Production of 5-keto- d-gluconate by acetic acid bacteria is catalyzed by pyrroloquinoline quinone (PQQ)-dependent membrane-bound d-gluconate dehydrogenase

Abstract

Gluconobacter suboxydans IFO 12528 was selected as the best strain for 5-keto- d-gluconate (5KGA) production by oxidative fermentation. 5KGA was markedly accumulated by the strain during cultivation in a medium containing d-glucose and/or d-gluconate. The resting cells and the membrane fraction also catalyzed 5KGA formation with a minimal formation of 2-keto- d-gluconate (2KGA), an alternative keto- d-gluconate from d-gluconate. The membrane fraction of the organism was confirmed to contain a membrane-bound d-gluconate dehydrogenase (GADH) catalyzing d-gluconate oxidation to 5KGA of which optimum pH and temperature were found at pH 4 and 15°C, respectively. After treating the membrane fraction with EDTA allowing conversion from holo-GADH to the apoenzyme, 5KGA-forming GADH was confirmed to be a pyrroloquinoline quinone (PQQ)-dependent enzyme by the fact that the enzyme activity was restored by the addition of CaCl 2 and PQQ. The 5KGA-forming GADH was totally distinct from 2KGA-forming GADH in which a covalently bound FAD functions as coenzyme. 5KGA-forming GADH was well solubilized from the membrane fraction with n-octyl- β- d-thioglucoside and 5KGA formation was favourably catalyzed at relatively lower temperature, while 2KGA-forming enzyme was solubilized with Triton X-100 and relatively higher temperatures was optimum for 2KGA formation.
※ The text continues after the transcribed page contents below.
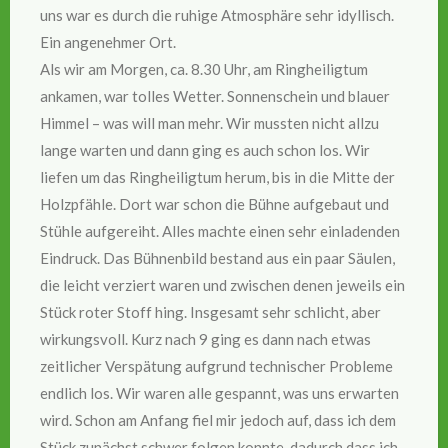
uns war es durch die ruhige Atmosphäre sehr idyllisch.
Ein angenehmer Ort.
Als wir am Morgen, ca. 8.30 Uhr, am Ringheiligtum
ankamen, war tolles Wetter. Sonnenschein und blauer
Himmel – was will man mehr. Wir mussten nicht allzu
lange warten und dann ging es auch schon los. Wir
liefen um das Ringheiligtum herum, bis in die Mitte der
Holzpfähle. Dort war schon die Bühne aufgebaut und
Stühle aufgereiht. Alles machte einen sehr einladenden
Eindruck. Das Bühnenbild bestand aus ein paar Säulen,
die leicht verziert waren und zwischen denen jeweils ein
Stück roter Stoff hing. Insgesamt sehr schlicht, aber
wirkungsvoll. Kurz nach 9 ging es dann nach etwas
zeitlicher Verspätung aufgrund technischer Probleme
endlich los. Wir waren alle gespannt, was uns erwarten
wird. Schon am Anfang fiel mir jedoch auf, dass ich dem
Stück zunächst schwer folgen konnte, dadurch dass ich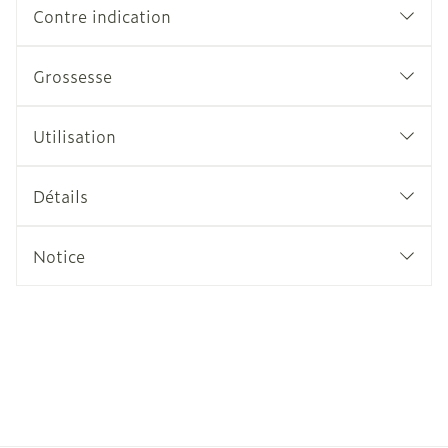
Contre indication
Grossesse
Utilisation
Détails
Notice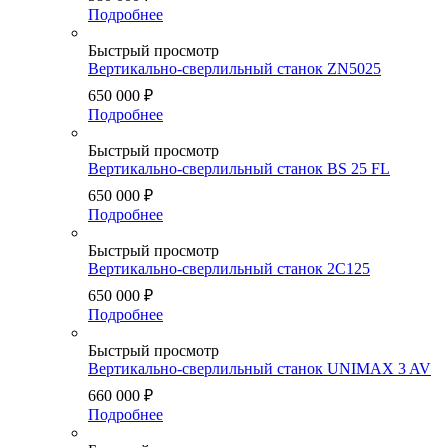
Подробнее
Быстрый просмотр
Вертикально-сверлильный станок ZN5025
650 000
₽
Подробнее
Быстрый просмотр
Вертикально-сверлильный станок BS 25 FL
650 000
₽
Подробнее
Быстрый просмотр
Вертикально-сверлильный станок 2С125
650 000
₽
Подробнее
Быстрый просмотр
Вертикально-сверлильный станок UNIMAX 3 AV
660 000
₽
Подробнее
These results are completely discrepant from the conclusion proposed by Klasen et al. [R. Klasen, S. Bringer-Mayer, H. Sahm, J. Bacteriol., 177, 1995, 2637] claiming that 5KGA was produced by d-gluconate oxidation catalyzed by NADP-dependent cytoplasmic 5KGA reductase from Gluconobacter species at fairly alkaline pH such as 10.